§ Provided entries

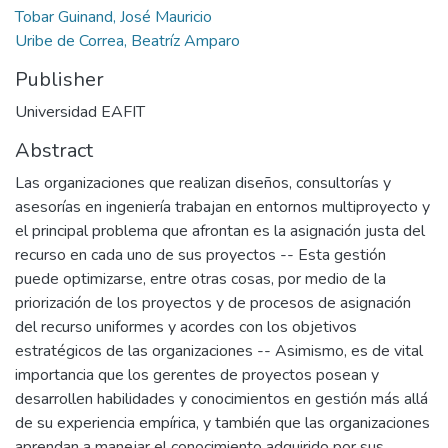
Tobar Guinand, José Mauricio
Uribe de Correa, Beatríz Amparo
Publisher
Universidad EAFIT
Abstract
Las organizaciones que realizan diseños, consultorías y
asesorías en ingeniería trabajan en entornos multiproyecto y
el principal problema que afrontan es la asignación justa del
recurso en cada uno de sus proyectos -- Esta gestión
puede optimizarse, entre otras cosas, por medio de la
priorización de los proyectos y de procesos de asignación
del recurso uniformes y acordes con los objetivos
estratégicos de las organizaciones -- Asimismo, es de vital
importancia que los gerentes de proyectos posean y
desarrollen habilidades y conocimientos en gestión más allá
de su experiencia empírica, y también que las organizaciones
aprendan a manejar el conocimiento adquirido por sus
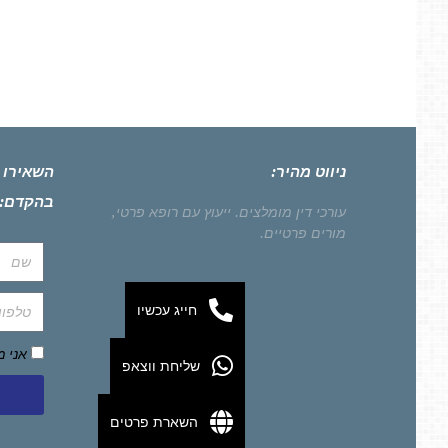
ניווט מהיר:
השאירו 
בהקדם:
עורכי דין מומלצים.
ייעוץ עם רופא פרטי,
מורים פרטיים.
חייג עכשיו
אני 
שליחת ווצאפ
השארת פרטים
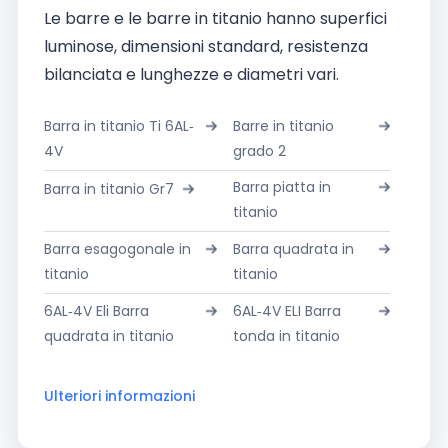
Le barre e le barre in titanio hanno superfici
luminose, dimensioni standard, resistenza
bilanciata e lunghezze e diametri vari.
Barra in titanio Ti 6AL-
Barre in titanio
4V
grado 2
Barra piatta in
Barra in titanio Gr7
titanio
Barra esagogonale in
Barra quadrata in
titanio
titanio
6AL-4V Eli Barra
6AL-4V ELI Barra
quadrata in titanio
tonda in titanio
Ulteriori informazioni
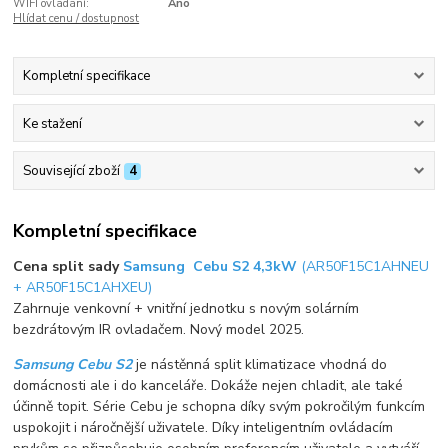
WIFI ovládání:
Ano
Hlídat cenu / dostupnost
Kompletní specifikace
Ke stažení
Související zboží
4
Kompletní specifikace
Cena split sady
Samsung Cebu S2 4,3kW
(AR50F15C1AHNEU
+ AR50F15C1AHXEU)
Zahrnuje venkovní + vnitřní jednotku s novým solárním
bezdrátovým IR ovladačem. Nový model 2025.
Samsung Cebu S2
je nástěnná split klimatizace vhodná do
domácnosti ale i do kanceláře. Dokáže nejen chladit, ale také
účinně topit. Série Cebu je schopna díky svým pokročilým funkcím
uspokojit i náročnější uživatele. Díky inteligentním ovládacím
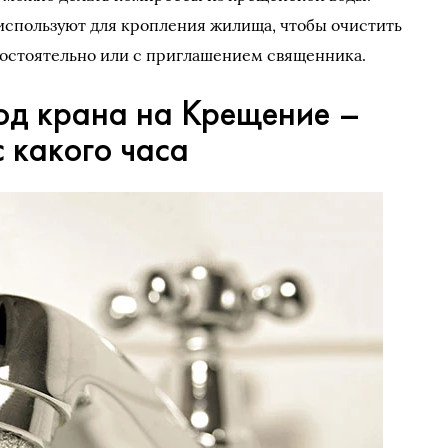
используют для кропления жилища, чтобы очистить
мостоятельно или с приглашением священника.
под крана на Крещение –
с какого часа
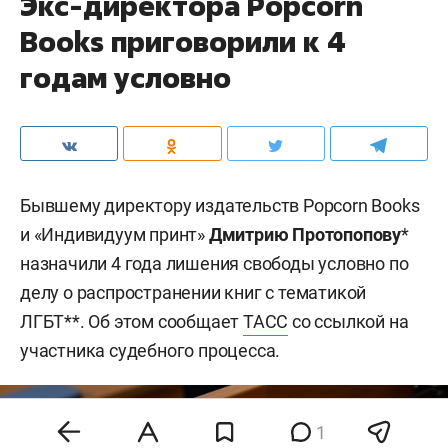
Экс-директора Popcorn
Books приговорили к 4
годам условно
Бывшему директору издательств Popcorn Books
и «Индивидуум принт»
Дмитрию Протопопову
*
назначили 4 года лишения свободы условно по
делу о распространении книг с тематикой
ЛГБТ**. Об этом сообщает
ТАСС
со ссылкой на
участника судебного процесса.
1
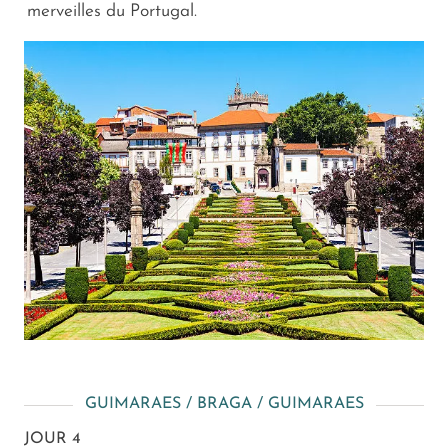
merveilles du Portugal.
GUIMARAES / BRAGA / GUIMARAES
JOUR 4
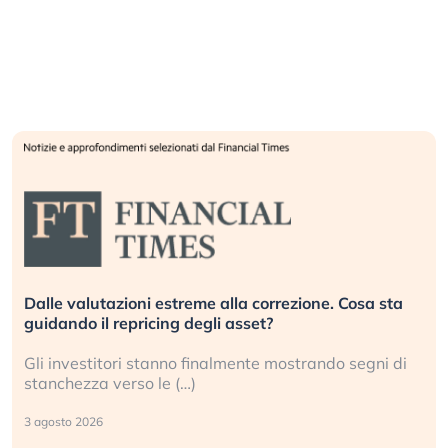
Dalle valutazioni estreme alla correzione. Cosa sta
guidando il repricing degli asset?
Gli investitori stanno finalmente mostrando segni di
stanchezza verso le (…)
3 agosto 2026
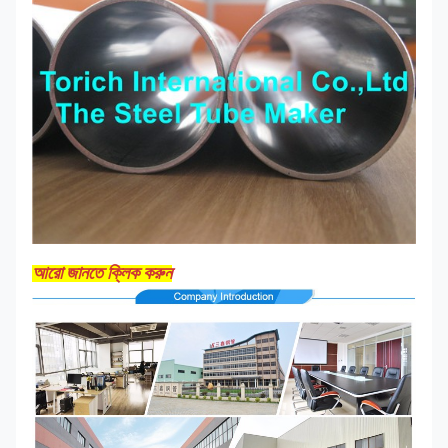
আরো জানতে ক্লিক করুন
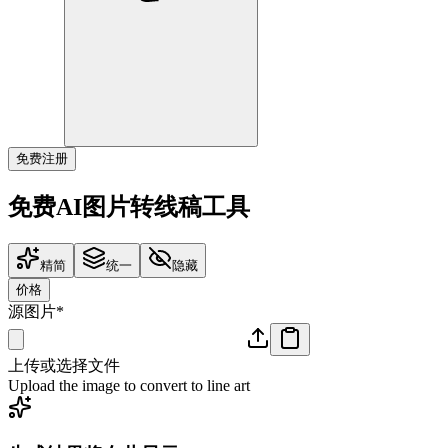
免费注册
免费AI图片转线稿工具
精简
统一
隐藏
价格
源图片
*
上传或选择文件
Upload the image to convert to line art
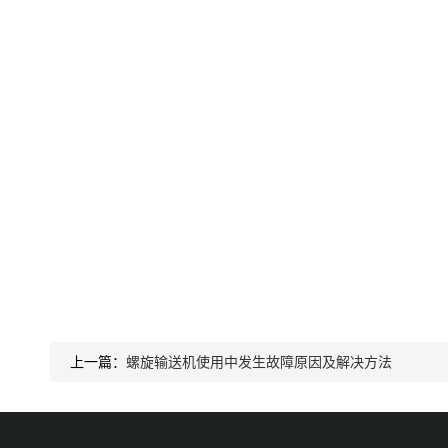
上一篇：
螺旋输送机使用中发生故障原因及解决方法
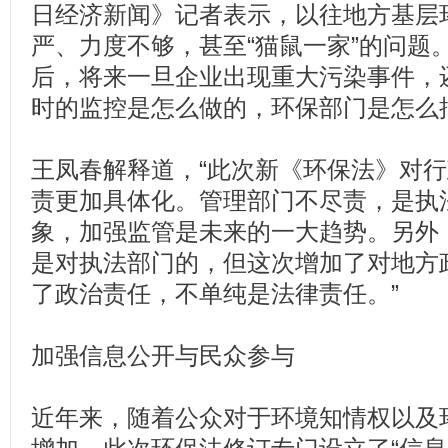
日经济新闻》记者表示，以往地方基层
严、力度不够，甚至“猫鼠一家”的问题
后，将来一旦企业出现重大污染事件，
时的监控是怎么做的，环保部门是怎么
王凤春解释道，“此次新《环保法》对
责更加具体化。管理部门不尽责，是执
象，加强监管是未来的一大趋势。另外
是对执法部门的，但这次增加了对地方
了政治责任，不单纯是法律责任。”
加强信息公开与民众参与
近年来，随着公众对于环境知情权以及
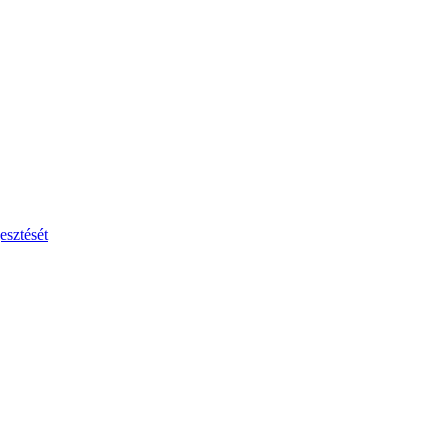
esztését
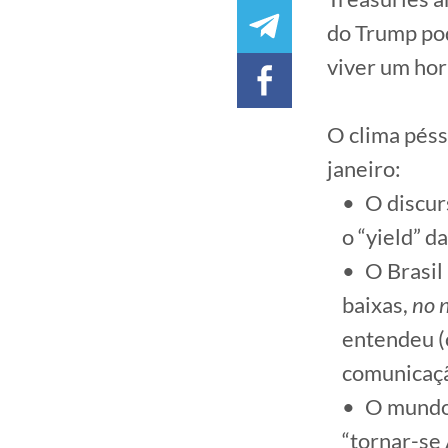
do Trump pod
viver um hor
O clima pés
janeiro:
O discur
o “yield” 
O Brasil
baixas,
no 
entendeu (o
comunicaç
O mundo 
“tornar-se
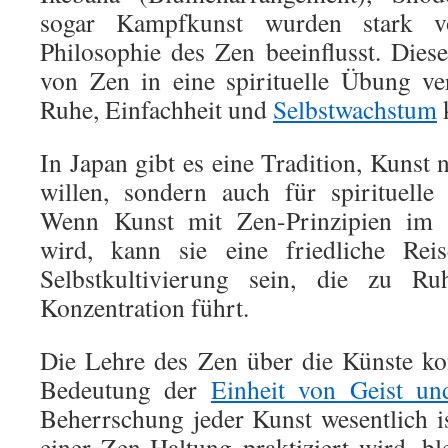
sogar Kampfkunst wurden stark vo
Philosophie des Zen beeinflusst. Die
von Zen in eine spirituelle Übung ve
Ruhe, Einfachheit und
Selbstwachstum
k
In Japan gibt es eine Tradition, Kunst
willen, sondern auch für spirituelle
Wenn Kunst mit Zen-Prinzipien im Hi
wird, kann sie eine friedliche Re
Selbstkultivierung sein, die zu Ru
Konzentration führt.
Die Lehre des Zen über die Künste kon
Bedeutung der
Einheit von Geist un
Beherrschung jeder Kunst wesentlich 
einer Zen-Haltung praktiziert wird, bl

§ Your objective
If a line in the listing holds the word "условно", list that line.

§ Answer section
годам условно
назначили 4 года лишения свободы условно по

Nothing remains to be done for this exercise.